ICMS, o fracasso de uma descentralização federativa

O tributo estadual, com suas 27 diferentes legislações e milhares de normas, tornou-se a maior fonte de ineficiências da economia brasileira

A federação brasileira nasceu artificialmente e nunca se firmou. Na República (1889), o Estado unitário de inspiração portuguesa virou uma federação fraca. As províncias da época do Império se transformaram em Estados. Copiamos a federação americana, surgida da Constituição de 1787 e de estados autônomos oriundos da Guerra de Independência. No começo da nação americana, criou-se uma confederação na qual a acentuada autonomia dos estados ameaçava fragmentar o novo país em várias nações, como viria a acontecer com a América espanhola. A saída foi a federação nascida da liderança de George Washington de outros pais fundadores, para, entre outros objetivos, preservar a unidade territorial. Permitiu-se certo grau de centralismo sob a coordenação de um ente central, a União, que ganharia um território (o Distrito de Colúmbia, onde fica a capital, Washington), forças armadas e o poder de tributar. Deu certo, como hoje se sabe.

No Brasil, não havia como reproduzir o arranjo federativo americano. Nossas tradições eram outras. Na primeira República (1889-1930), o poder central continuou forte. O governo federal cooptava os estados com a chamada política de governadores. No período Vargas (1930-1945), voltamos na prática ao estado unitário português.

A partir do experimento democrático do período 1945-1964, passou-se a discutir um novo federalismo, com autonomia para os estados. Não avançou muito. No regime militar (1964-1985), houve tempo em que os governadores eram indicados pelo governo federal. Consolidou-se, todavia, uma política de participação dos estados e municípios na arrecadação do Imposto de Renda e do IPI. Aumentou a busca de transferências negociadas da União para financiar projetos específicos nas unidades da Federação. Em 1967, entrou em vigor um sistema tributário moderno, em que cabia aos estados e municípios arrecadar o mais importante dos tributos sobre o consumo, o ICM (depois ICMS com a Constituição de 1988). A harmonização de regras e regimes, na linha do que ocorre na Europa com o IVA (imposto sobre o valor agregado), era feita pelo governo federal via Confaz, um conselho presidido pelo Ministro da Fazenda e composto por todos os secretários de Fazenda dos estados.
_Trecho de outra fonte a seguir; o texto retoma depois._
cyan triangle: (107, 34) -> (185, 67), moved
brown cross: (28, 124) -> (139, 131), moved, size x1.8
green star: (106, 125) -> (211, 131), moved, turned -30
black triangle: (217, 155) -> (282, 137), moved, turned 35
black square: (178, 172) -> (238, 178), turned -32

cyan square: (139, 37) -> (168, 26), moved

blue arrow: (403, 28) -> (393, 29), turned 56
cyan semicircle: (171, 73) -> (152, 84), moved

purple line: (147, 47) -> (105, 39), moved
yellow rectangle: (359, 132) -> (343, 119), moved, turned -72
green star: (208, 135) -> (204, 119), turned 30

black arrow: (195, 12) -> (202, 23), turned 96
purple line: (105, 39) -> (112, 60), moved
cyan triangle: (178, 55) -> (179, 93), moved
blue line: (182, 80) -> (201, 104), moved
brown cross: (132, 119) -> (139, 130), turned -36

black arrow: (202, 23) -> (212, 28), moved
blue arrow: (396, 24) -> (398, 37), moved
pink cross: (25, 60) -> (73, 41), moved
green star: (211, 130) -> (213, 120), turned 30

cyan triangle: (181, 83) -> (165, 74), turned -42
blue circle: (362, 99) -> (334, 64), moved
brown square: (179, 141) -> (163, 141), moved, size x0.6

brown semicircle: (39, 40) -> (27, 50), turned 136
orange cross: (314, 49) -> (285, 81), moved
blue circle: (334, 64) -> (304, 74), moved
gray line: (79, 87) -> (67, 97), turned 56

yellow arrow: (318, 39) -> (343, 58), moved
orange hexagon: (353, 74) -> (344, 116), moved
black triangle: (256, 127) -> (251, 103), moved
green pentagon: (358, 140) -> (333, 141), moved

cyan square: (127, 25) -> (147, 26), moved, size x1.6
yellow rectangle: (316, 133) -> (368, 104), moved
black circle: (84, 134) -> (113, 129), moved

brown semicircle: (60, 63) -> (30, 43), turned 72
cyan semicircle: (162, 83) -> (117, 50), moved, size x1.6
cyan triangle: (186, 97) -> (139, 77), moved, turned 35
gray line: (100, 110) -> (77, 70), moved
A Constituição de 1988 promoveu uma grande descentralização federativa nos tributos sobre o consumo. Atendia-se uma velha reivindicação de governadores, apoiada por cientistas políticos que sonhavam com a reprodução, aqui, do federalismo americano.
Deu errado, como se viu. O ICMS virou uma bagunça. São 27 legislações distintas caracterizadas por incontáveis regimes e alíquotas. O ICMS muda 70 vezes por semana. É quase impossível desonerá-lo integralmente nas exportações. O tributo se tornou a principal fonte de ineficiências da economia brasileira.

A má descentralização federativa, que incluiu brutal transferência de recursos da União para os Estados e municípios, resultou em guerra fiscal, ineficiências, queda de produtividade da economia e em perda de competitividade dos produtos brasileiros. Contribuiu para a redução do potencial de crescimento econômico.

A experiência mostrou como são ingênuas as teses de descentralização federativa. É preciso revê-las com humildade. A descentralizado deve ser um ideal, mas considerando as peculiaridades históricas e políticas do Brasil. Está na hora de apoiar a extinção do ICMS, do ISS municipal e do IPI federal. Todos eles, juntamente com as contribuições federais (Pis e Cofins) seriam agrupados em um IVA nacional, arrecadado pela União e partilhado automaticamente com estados e municípios. É assim em 152 países que adotam o IVA, inclusive em federações fortes como a Alemanha, a Austria e a Austrália. Só assim será possível desonerar os tributos sobre o consumo nas exportações. Sem isso, o Brasil dificilmente participará da nova realidade da globalização e de sua consequência maior, isto é, as cadeias globais de valor. Ficaremos para trás.

No próximo artigo, vou comentar outro fracasso da descentralização federativa: a que resultou na falência de um número considerável de estados e municípios.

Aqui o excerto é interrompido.